The first integrity to be sacrificed in a post-truth world is photographic honesty. If a picture tells a 1,000 words in a world of social media every single one must, like Eden's serpent, flatter to deceive: sexy; silky; slim; smooth; succulent. No grey skies and no fat faces. And so when a poster wants to assert their own skill or the authentic power of their undoctored image we get the lyrical distillation of the Trumpian age: #Nofilter
To me, however, the irony of the no filter swank is that it only serves to emphasise the preceding inauthenticity of the boasting poster's output. Seeing that ubiquitous claim on yet another snap of a completely unexceptional sunset did, however, foster a fathering thought.
When your child is a baby it is difficult to live your life vicariously through theirs unless you have some very serious regression issues.

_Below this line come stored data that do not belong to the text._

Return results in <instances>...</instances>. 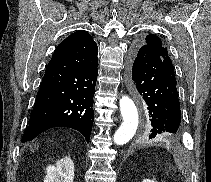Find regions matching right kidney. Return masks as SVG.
I'll use <instances>...</instances> for the list:
<instances>
[{"instance_id": "right-kidney-1", "label": "right kidney", "mask_w": 211, "mask_h": 182, "mask_svg": "<svg viewBox=\"0 0 211 182\" xmlns=\"http://www.w3.org/2000/svg\"><path fill=\"white\" fill-rule=\"evenodd\" d=\"M44 182H73L74 163L70 157H65L56 162V166H48Z\"/></svg>"}]
</instances>
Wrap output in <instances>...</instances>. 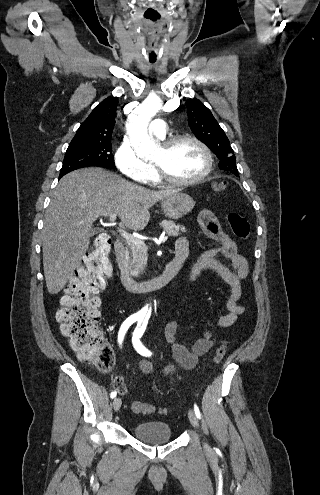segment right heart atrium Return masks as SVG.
<instances>
[{"label": "right heart atrium", "mask_w": 320, "mask_h": 495, "mask_svg": "<svg viewBox=\"0 0 320 495\" xmlns=\"http://www.w3.org/2000/svg\"><path fill=\"white\" fill-rule=\"evenodd\" d=\"M115 162L123 175L141 183L155 180L156 174L152 166L138 157L130 141L124 139L115 153Z\"/></svg>", "instance_id": "d8ad5b80"}]
</instances>
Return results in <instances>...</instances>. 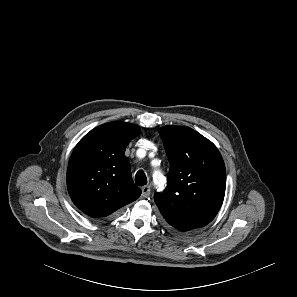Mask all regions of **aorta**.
Returning <instances> with one entry per match:
<instances>
[{
    "label": "aorta",
    "instance_id": "1",
    "mask_svg": "<svg viewBox=\"0 0 297 297\" xmlns=\"http://www.w3.org/2000/svg\"><path fill=\"white\" fill-rule=\"evenodd\" d=\"M155 183H156V185H158V186L164 184V176L162 175L161 172H156V173H155Z\"/></svg>",
    "mask_w": 297,
    "mask_h": 297
}]
</instances>
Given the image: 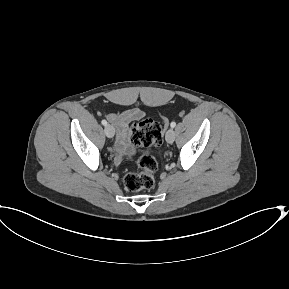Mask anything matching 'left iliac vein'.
I'll use <instances>...</instances> for the list:
<instances>
[{
	"mask_svg": "<svg viewBox=\"0 0 289 289\" xmlns=\"http://www.w3.org/2000/svg\"><path fill=\"white\" fill-rule=\"evenodd\" d=\"M165 139L168 143H173L175 140V132L172 128L168 129L166 132Z\"/></svg>",
	"mask_w": 289,
	"mask_h": 289,
	"instance_id": "1",
	"label": "left iliac vein"
}]
</instances>
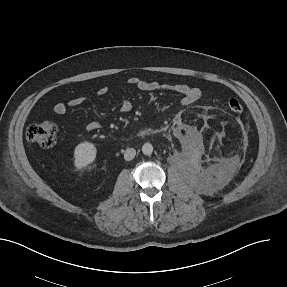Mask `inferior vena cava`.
<instances>
[{
	"label": "inferior vena cava",
	"instance_id": "602c4592",
	"mask_svg": "<svg viewBox=\"0 0 287 287\" xmlns=\"http://www.w3.org/2000/svg\"><path fill=\"white\" fill-rule=\"evenodd\" d=\"M136 155V150L134 148H127L124 152V159L126 161L132 160Z\"/></svg>",
	"mask_w": 287,
	"mask_h": 287
}]
</instances>
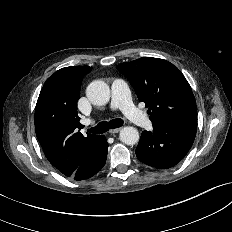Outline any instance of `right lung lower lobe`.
Wrapping results in <instances>:
<instances>
[{"label":"right lung lower lobe","instance_id":"98d812e1","mask_svg":"<svg viewBox=\"0 0 232 232\" xmlns=\"http://www.w3.org/2000/svg\"><path fill=\"white\" fill-rule=\"evenodd\" d=\"M107 149L106 138L100 136L98 142L86 152L79 167L68 177H72L74 180H84L98 173L105 165Z\"/></svg>","mask_w":232,"mask_h":232}]
</instances>
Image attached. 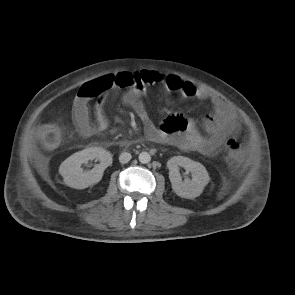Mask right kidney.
I'll return each instance as SVG.
<instances>
[{"label": "right kidney", "mask_w": 295, "mask_h": 295, "mask_svg": "<svg viewBox=\"0 0 295 295\" xmlns=\"http://www.w3.org/2000/svg\"><path fill=\"white\" fill-rule=\"evenodd\" d=\"M97 159L99 164L87 172H83L81 165L89 160ZM112 164V155L101 147H90L76 152L68 157L59 167L67 186L75 189H84L98 183L104 170Z\"/></svg>", "instance_id": "ca27d5eb"}]
</instances>
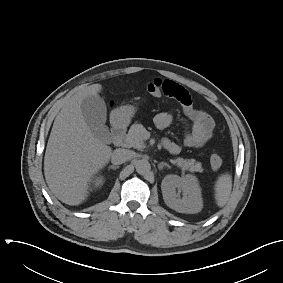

But the last three months have really struck home for me how quickly the decisions you make for your baby start shaping them. Breast or bottle? Parent or childcare? Home or nursery? And this is all long before you start dictating their GCSE choices and the cut of their dinner jacket.
The Prophet Isaiah was onto this point a while back; as 64:8 puts it: But now, O Lord, thou art our father; we are the clay, and thou our potter; and we all are the work of thy hand. The temptation to mould comes hard and it comes fast but we must learn to distinguish forcing from guiding.
There is a charming photograph of my identical twin best men aged four wearing matching Oxford University crested t-shirts. I hardly need tell you that 20 years later they were not graduating from Fenland Polytechnic. In their particular case a firm parental hand on the tiller was no bad thing but what many people don't realise about tiger mothers is they can end up eating their child's soul.
At the moment I don't have a clue what fires burn in my baby's breast save that they are not the same that propel me through life. With that in mind the best thing I or any parent can do is facilitate no filter living.